This morning, Friday 12th April, the Headmaster Mr Lumb led Morning Prayer in the Concourse where he spoke about Holy Week and the hope that Easter time brings for all of us.
Our Tenebrae service on Sunday evening gave each of us some time to remember and reflect upon Jesus’ Passion and Death. I found it a very sombre and moving liturgy.
Holy Week begins this weekend with Palm Sunday recalling Jesus’ entry into Jerusalem. It continues with the days of preparation on Monday, Tuesday and Wednesday which was traditionally called ‘Spy Wednesday’, the day on which Judas agreed to betray Jesus. And then Holy Thursday recalls the events in the gospel concerning the Last Supper, when Jesus offered his body and blood to those at table, and also his washing of the disciples’ feet at that meal. The love he showed, he told them was a “new commandment.” The Latin word mandatum -meaning an order or instruction – led to this day being called Maunday Thursday.

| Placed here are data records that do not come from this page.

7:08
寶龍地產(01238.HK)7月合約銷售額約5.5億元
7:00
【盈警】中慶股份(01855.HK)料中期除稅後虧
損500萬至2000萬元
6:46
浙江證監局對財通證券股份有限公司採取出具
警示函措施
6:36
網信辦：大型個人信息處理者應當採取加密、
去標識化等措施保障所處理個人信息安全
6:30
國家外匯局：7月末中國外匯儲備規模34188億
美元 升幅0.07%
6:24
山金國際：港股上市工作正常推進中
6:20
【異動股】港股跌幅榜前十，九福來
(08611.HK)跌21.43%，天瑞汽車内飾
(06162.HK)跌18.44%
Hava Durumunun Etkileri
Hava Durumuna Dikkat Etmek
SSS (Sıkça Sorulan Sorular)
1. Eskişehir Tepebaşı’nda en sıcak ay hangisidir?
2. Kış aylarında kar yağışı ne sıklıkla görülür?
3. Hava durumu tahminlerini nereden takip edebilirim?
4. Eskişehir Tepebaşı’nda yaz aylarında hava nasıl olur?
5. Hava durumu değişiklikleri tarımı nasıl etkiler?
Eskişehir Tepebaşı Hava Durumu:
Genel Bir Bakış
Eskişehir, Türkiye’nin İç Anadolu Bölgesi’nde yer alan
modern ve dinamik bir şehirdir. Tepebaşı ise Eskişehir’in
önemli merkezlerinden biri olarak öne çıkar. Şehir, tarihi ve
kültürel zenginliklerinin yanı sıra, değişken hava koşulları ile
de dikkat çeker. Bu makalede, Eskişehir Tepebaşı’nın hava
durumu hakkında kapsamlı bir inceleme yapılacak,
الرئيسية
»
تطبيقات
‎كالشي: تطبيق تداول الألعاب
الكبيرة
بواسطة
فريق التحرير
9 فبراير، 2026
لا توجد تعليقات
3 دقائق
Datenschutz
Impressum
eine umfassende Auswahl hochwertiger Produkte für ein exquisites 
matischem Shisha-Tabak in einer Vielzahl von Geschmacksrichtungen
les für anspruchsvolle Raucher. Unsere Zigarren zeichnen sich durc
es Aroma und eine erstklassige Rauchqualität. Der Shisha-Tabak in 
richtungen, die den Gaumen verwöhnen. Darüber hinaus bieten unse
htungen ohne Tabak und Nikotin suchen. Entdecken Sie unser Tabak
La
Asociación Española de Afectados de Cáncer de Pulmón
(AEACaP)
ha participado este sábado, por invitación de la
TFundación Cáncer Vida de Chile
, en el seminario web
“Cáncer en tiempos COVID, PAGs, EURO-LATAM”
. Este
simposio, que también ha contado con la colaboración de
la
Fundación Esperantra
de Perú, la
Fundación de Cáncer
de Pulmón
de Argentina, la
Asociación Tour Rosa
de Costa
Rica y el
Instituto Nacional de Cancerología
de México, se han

Good Friday is the day on which Jesus died on the cross. Church services take place with a focus on the reading of the Passion from the Gospel and the veneration of the cross. The origins of the word ‘good’ are unknown, but it could be a reminder, on this day of mourning, that Jesus’ death was in fact a saving event.
Easter is so much more than a welcome spring holiday. It has its own special meaning and importance. It offers us real hope. It reveals the immensity of God’s love, as he died for us on the cross, and the future he has planned for each one of us in rising from the dead. Easter gives us an idea of what our life is for. Through Easter we see how the love of God shines through darkness and discouragement and death.
We now have a sure hope that there is a meaning and purpose in all that happens to us. Deep down inside there is a sense of hope which burns within each one of us. It is genuine hope based on personal experience of God’s continual care for us: God has walked at my side through thick and thin, he has been with me in all the ups and downs and I trust that he will continue to do the same in the future.
Let us pray this morning:
Father, in sympathising with Christ on the cross, we are sympathising with suffering people everywhere.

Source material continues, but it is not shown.